Graph the True Data and Reality
Modeling reality isn’t about getting it perfectly right. It’s about getting close enough to act meaningfully
If you are in technology, you should have heard about the “data driven cliche”:
“data driven”, “data informed”, “we are a data-driven company”, “data driven strategy”, “data driven …everything”.
Everyone talks about being data-driven. It’s the go-to corporate buzzword, a badge of honor for businesses that want to sound smart, modern, and strategic.
“Show me the data.”
“Let the numbers decide.”
“Data don’t often lies.”
But what does data-driven really mean?
Because when you look closely, you start noticing something strange. Despite all the dashboards, reports, and analytics tools, businesses still make bad decisions. Startups chase misleading trends. Entire industries get caught in hype cycles.
Which makes me wonder—how do we even tell apart businesses that actually use data to make decisions from those that don’t? Because the truth is, sometimes businesses get lucky. A decision that seemed smart in hindsight might have just been chance. So if success can happen with or without data, then what’s the point?
Maybe the real question isn’t about using data. Maybe it’s about how we use it.
Think about it.
Most businesses don’t turn to data to find the truth. They turn to it to confirm what they already believe.

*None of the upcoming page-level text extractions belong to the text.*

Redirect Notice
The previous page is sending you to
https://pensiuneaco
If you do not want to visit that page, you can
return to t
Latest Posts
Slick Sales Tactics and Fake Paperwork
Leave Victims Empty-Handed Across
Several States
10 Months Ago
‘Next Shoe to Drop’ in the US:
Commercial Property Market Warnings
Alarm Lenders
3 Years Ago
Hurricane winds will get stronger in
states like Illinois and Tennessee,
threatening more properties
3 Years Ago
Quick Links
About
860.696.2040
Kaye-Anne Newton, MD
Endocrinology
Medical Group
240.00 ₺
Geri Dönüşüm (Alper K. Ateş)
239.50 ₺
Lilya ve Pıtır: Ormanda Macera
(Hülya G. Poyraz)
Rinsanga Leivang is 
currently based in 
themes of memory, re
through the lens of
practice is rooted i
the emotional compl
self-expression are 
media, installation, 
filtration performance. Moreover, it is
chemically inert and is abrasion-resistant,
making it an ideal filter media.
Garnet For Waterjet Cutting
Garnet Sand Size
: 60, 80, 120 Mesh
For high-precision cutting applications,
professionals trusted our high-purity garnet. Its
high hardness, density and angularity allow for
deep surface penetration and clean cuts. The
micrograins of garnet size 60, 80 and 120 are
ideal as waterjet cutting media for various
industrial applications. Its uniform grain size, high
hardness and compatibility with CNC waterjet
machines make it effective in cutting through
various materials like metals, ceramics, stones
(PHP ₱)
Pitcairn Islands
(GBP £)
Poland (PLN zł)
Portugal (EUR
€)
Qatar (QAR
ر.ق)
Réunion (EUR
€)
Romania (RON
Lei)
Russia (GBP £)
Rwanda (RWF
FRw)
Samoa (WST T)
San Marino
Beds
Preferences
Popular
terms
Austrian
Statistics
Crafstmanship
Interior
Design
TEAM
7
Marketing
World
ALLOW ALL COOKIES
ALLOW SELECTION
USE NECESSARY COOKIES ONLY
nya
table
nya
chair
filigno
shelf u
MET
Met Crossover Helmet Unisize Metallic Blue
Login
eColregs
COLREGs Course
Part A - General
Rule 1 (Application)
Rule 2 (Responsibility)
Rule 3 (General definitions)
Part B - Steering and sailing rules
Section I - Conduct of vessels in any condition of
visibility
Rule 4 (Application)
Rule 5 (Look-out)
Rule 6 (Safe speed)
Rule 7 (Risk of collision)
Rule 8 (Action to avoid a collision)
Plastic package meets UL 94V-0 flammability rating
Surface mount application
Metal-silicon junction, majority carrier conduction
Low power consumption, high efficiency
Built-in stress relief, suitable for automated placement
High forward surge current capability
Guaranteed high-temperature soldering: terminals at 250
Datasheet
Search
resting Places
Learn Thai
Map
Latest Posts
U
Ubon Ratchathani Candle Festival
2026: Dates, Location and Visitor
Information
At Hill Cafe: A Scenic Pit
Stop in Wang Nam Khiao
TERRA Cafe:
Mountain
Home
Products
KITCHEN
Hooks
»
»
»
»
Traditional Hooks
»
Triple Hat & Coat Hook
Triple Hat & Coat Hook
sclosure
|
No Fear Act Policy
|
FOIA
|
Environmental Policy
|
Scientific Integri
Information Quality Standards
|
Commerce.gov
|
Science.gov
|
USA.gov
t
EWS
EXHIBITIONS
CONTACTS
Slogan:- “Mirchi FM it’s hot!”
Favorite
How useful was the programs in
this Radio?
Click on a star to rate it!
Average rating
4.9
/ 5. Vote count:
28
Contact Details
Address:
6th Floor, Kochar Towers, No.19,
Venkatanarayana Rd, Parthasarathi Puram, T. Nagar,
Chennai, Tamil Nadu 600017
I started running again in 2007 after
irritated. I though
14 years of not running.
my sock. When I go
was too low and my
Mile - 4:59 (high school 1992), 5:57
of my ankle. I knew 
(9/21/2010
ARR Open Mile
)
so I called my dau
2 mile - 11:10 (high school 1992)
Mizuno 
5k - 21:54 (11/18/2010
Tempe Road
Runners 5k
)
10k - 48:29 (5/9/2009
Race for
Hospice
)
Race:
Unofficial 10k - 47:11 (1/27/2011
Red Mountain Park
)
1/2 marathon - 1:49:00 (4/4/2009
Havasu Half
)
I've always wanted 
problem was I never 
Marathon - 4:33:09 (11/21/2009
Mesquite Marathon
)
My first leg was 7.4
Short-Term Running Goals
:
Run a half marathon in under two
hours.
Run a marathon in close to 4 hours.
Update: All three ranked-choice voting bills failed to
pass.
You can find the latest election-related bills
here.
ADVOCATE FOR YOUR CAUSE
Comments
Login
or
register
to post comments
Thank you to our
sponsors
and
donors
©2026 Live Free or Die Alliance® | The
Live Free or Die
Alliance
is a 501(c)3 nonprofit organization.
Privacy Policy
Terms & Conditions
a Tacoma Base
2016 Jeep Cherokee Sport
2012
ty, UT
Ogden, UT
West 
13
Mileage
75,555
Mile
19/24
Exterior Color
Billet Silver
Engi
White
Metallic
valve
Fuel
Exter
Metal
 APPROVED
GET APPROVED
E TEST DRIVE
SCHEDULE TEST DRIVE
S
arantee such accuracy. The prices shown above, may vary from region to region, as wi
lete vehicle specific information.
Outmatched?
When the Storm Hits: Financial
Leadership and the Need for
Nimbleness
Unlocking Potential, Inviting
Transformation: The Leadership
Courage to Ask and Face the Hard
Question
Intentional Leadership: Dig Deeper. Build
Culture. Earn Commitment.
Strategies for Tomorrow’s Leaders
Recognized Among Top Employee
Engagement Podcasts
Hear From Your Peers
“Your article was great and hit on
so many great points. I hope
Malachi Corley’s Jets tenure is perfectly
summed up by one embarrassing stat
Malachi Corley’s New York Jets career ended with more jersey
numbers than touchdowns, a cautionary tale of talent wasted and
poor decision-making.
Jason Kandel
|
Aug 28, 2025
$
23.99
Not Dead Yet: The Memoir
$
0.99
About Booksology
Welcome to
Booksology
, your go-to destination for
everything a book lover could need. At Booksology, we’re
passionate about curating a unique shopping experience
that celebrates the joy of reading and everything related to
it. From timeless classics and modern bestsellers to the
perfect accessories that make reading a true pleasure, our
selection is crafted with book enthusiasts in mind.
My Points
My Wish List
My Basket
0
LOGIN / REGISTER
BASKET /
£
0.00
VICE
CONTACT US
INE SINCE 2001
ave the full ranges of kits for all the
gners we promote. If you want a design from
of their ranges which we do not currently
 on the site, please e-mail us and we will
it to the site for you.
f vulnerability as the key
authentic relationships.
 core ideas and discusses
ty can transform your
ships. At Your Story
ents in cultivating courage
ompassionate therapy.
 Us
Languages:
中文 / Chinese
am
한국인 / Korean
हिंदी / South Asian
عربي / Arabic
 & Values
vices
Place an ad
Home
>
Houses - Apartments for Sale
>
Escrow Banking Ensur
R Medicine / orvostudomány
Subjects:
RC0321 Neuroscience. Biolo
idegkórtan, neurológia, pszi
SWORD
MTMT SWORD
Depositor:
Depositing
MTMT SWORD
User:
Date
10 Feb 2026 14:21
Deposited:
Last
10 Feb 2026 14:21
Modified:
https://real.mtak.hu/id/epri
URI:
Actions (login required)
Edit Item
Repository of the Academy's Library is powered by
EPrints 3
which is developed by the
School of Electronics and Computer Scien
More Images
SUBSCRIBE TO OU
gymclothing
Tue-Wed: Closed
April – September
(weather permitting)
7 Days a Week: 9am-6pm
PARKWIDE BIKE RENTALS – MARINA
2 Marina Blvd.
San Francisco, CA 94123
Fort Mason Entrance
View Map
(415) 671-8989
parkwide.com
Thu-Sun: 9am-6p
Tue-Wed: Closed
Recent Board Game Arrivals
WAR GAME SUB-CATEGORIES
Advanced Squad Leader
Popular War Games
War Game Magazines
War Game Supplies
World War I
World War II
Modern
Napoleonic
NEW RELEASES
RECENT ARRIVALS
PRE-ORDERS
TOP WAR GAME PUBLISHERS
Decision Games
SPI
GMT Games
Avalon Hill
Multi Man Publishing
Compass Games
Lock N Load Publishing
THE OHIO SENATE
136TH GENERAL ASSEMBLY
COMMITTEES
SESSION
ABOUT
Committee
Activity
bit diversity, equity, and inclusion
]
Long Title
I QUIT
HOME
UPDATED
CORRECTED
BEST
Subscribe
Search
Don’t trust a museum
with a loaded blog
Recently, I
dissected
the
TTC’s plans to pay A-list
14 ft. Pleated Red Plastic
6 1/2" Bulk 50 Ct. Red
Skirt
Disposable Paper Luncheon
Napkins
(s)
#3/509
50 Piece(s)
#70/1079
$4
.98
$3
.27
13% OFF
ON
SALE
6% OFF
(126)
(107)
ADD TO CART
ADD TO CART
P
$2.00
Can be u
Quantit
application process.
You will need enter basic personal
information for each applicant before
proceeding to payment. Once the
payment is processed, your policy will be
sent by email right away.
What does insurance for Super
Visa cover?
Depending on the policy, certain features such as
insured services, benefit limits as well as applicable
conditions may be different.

It’s like when someone checks reviews for a product they’ve already decided to buy. They aren’t looking for an objective answer—they just want reassurance that they made the right choice.
This happens in business all the time. A manager introduces a new strategy and cherry-picks the numbers that validate it. A company launches a product and only looks at the positive customer feedback. The marketing team reports on engagement rates, conveniently ignoring that revenue hasn’t increased.
It’s easy to mistake this for being “data-driven.” After all, they’re using numbers. But really, they’re just finding ways to justify decisions they’ve already made.
And then there’s the illusion of certainty.
Data makes us feel like we know what’s happening. But knowing a number doesn’t always mean understanding the story behind it.
Imagine a small business owner checking website traffic. One month, the numbers spike. Excited, they assume their new marketing campaign is working. But did they check why traffic increased? Maybe an influencer mentioned them by accident. Maybe it was a bot attack. Maybe those visitors had no real interest in buying.
The numbers alone don’t mean much without context. And yet, people make huge business decisions based on these kinds of surface-level insights all the time.
A company sees a correlation—customers who buy Product A also tend to buy Product B. They assume one causes the other and build a whole strategy around it. But what if both products are just popular? What if there’s no real connection?
Or take a hiring manager. They filter candidates based on years of experience, assuming more years means better skill. But what if experience alone isn’t the best predictor of success? What if adaptability, curiosity, or problem-solving matter more?
This is how data can lead us astray. It gives the illusion of precision. It makes us feel like we’re making rational, objective choices—when really, we might just be missing the bigger picture.
So how do we fix it?
It starts with shifting our mindset. Being data-driven isn’t a one-time thing. It’s not about pulling up a report every now and then or running an analysis once a quarter. It’s a continuous process—a way of thinking about decisions over and over again.
Because here’s the reality: using data once doesn’t make a company data-driven. A business that relies on intuition most of the time but checks the numbers occasionally isn’t really driven by data. It’s just using data as an afterthought.
The better approach is to start with the decision you need to make—then find the right data to support it. Not the other way around.
Instead of asking, “What does the data say?” ask, “What decision am I trying to make?”
Instead of tracking everything, ask, “What actually matters?”
Instead of looking for patterns in the numbers, ask, “What’s the bigger story here?”
And most importantly, be willing to be wrong.
Because being data-driven doesn’t mean blindly trusting numbers. It means knowing when to question them, when to combine them with experience, and when to step back and ask—does this really make sense?
So I find myself coming back to the same question—what does it really mean to be data-driven?
To me, it’s not about relying on data alone. It’s about seeing data as a tool, not a crutch. The best decisions happen when data is combined with experience, intuition, and execution. Because at the end of the day, numbers can guide you, challenge you, and inform you—but they can’t think for you.
So the next time someone says, “We are data-driven,” ask them—
“Are we actually using data to make better decisions? Or just to feel better about the ones we’ve already made?"